- What the task asks: Looking at the listing below, retype exactly the lines starting at the one containing "ADDRESS: UGF-34 SARNATH" and ending at the one containing "Dette er nødvendig helsehjelp, sier PKI-leder", both included, and nothing else.

** Opening Data extract block **

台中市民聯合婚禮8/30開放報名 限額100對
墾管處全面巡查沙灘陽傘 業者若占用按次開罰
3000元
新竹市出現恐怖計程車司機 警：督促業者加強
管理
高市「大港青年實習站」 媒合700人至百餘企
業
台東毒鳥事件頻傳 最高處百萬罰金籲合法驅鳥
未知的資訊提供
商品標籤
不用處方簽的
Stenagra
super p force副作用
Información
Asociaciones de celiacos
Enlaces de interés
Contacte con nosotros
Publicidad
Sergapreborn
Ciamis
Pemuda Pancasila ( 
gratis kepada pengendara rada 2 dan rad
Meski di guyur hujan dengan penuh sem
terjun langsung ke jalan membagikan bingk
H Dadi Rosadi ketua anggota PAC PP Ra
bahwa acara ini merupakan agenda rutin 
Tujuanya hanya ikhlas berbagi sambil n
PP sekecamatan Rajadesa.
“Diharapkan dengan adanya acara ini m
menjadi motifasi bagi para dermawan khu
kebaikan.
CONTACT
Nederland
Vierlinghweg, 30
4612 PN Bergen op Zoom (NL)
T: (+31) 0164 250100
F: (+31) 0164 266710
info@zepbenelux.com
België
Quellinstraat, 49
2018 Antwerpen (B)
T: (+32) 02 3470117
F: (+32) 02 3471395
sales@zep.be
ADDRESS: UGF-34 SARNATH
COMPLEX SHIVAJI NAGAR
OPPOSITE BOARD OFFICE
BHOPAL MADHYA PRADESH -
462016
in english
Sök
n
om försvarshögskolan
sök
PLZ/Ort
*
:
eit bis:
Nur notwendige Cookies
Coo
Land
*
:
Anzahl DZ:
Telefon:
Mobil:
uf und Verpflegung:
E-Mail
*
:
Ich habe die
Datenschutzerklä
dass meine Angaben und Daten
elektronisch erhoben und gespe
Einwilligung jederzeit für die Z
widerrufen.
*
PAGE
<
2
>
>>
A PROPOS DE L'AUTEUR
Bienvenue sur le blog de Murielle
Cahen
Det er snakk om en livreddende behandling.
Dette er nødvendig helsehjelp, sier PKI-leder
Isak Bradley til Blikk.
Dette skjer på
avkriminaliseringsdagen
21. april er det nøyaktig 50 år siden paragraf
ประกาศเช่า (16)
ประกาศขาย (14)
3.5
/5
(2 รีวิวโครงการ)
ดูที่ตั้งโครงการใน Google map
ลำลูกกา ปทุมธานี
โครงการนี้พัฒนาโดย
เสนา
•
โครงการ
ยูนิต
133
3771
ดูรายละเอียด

** Closing Data extract block **

- Expected answer:
ADDRESS: UGF-34 SARNATH
COMPLEX SHIVAJI NAGAR
OPPOSITE BOARD OFFICE
BHOPAL MADHYA PRADESH -
462016
in english
Sök
n
om försvarshögskolan
sök
PLZ/Ort
*
:
eit bis:
Nur notwendige Cookies
Coo
Land
*
:
Anzahl DZ:
Telefon:
Mobil:
uf und Verpflegung:
E-Mail
*
:
Ich habe die
Datenschutzerklä
dass meine Angaben und Daten
elektronisch erhoben und gespe
Einwilligung jederzeit für die Z
widerrufen.
*
PAGE
<
2
>
>>
A PROPOS DE L'AUTEUR
Bienvenue sur le blog de Murielle
Cahen
Det er snakk om en livreddende behandling.
Dette er nødvendig helsehjelp, sier PKI-leder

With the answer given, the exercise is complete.